LIR-1 educates expanded human NK cells and defines a unique antitumor NK cell subset with potent antibody-dependent cellular cytotoxicity

Clin Transl Immunology. 2021 Oct 5;10(10):e1346. doi: 10.1002/cti2.1346. eCollection 2021.

Abstract

Objective: KIR and NKG2A receptors educate human NK cells to stay responsive to cells with diminished HLA class I. Here, we addressed whether the HLA class I-binding receptor LIR-1 (LILRB1/ILT2/CD85j), which is widely expressed on human NK cells, can mediate education and contribute to antitumor functions of NK cells.

Methods: Healthy donor NK cells either unstimulated, overnight cytokine-activated or ex vivo-expanded were used to target human cell lines. Phenotype and function were analysed using flow cytometry and 51Cr-release assays.

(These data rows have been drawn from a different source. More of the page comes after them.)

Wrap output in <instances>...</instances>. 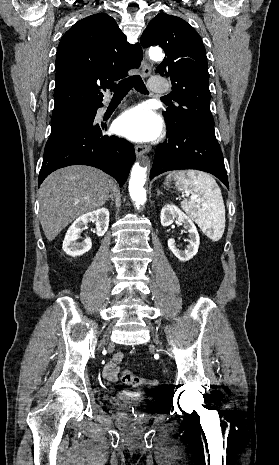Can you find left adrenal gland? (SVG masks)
Returning a JSON list of instances; mask_svg holds the SVG:
<instances>
[{
  "label": "left adrenal gland",
  "mask_w": 279,
  "mask_h": 465,
  "mask_svg": "<svg viewBox=\"0 0 279 465\" xmlns=\"http://www.w3.org/2000/svg\"><path fill=\"white\" fill-rule=\"evenodd\" d=\"M160 195H163V193H162V192H160V190H159V189H157V197H159Z\"/></svg>",
  "instance_id": "obj_1"
}]
</instances>
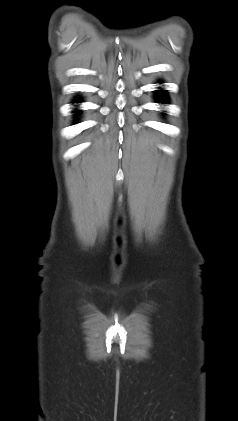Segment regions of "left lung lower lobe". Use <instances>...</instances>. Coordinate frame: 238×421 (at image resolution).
<instances>
[{
    "label": "left lung lower lobe",
    "instance_id": "left-lung-lower-lobe-1",
    "mask_svg": "<svg viewBox=\"0 0 238 421\" xmlns=\"http://www.w3.org/2000/svg\"><path fill=\"white\" fill-rule=\"evenodd\" d=\"M161 93H162V91H161ZM160 98H163V95H160Z\"/></svg>",
    "mask_w": 238,
    "mask_h": 421
}]
</instances>
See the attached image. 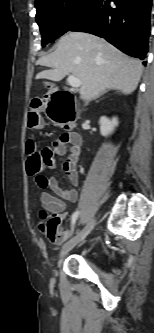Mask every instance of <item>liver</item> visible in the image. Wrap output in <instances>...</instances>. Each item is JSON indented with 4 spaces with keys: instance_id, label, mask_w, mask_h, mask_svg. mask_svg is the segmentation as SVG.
Returning <instances> with one entry per match:
<instances>
[{
    "instance_id": "6515ba94",
    "label": "liver",
    "mask_w": 154,
    "mask_h": 333,
    "mask_svg": "<svg viewBox=\"0 0 154 333\" xmlns=\"http://www.w3.org/2000/svg\"><path fill=\"white\" fill-rule=\"evenodd\" d=\"M38 65L51 69L36 75V79L61 81L71 74L81 81L80 95L90 101L107 89L132 93L142 75V63L131 58L97 36L69 32L62 36L56 50L40 57Z\"/></svg>"
}]
</instances>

Results: We found that the inhibitory receptor LIR-1 can mediate NK cell education under specific conditions. This novel finding was exclusive to expanded NK cells and further characterisation of the cells revealed high expression of granzyme B and DNAM-1, which both previously have been linked to NK cell education. Corroborating the rheostat education model, LIR-1 co-expression with an educating KIR further increased the responsiveness of expanded NK cells. Inversely, antibody masking of LIR-1 decreased the responsiveness. LIR-1+ expanded NK cells displayed high intrinsic ADCC that, in contrast to KIR and NKG2A, was not inhibited by HLA class I.

Conclusion: These findings identify a unique NK cell subset attractive for adoptive cell therapy to treat cancer. Given that LIR-1 binds most HLA class I molecules, this subset may be explored in both autologous and allogeneic settings to innately reject HLA class I- tumor cells as well as HLA class I+ target cells when combined with antitumor antibodies. Further studies are warranted to address the potential of this subset in vivo.

Keywords: LIR‐1; NK cell education; NK cells; antibody‐dependent cellular cytotoxicity; cancer immunotherapy.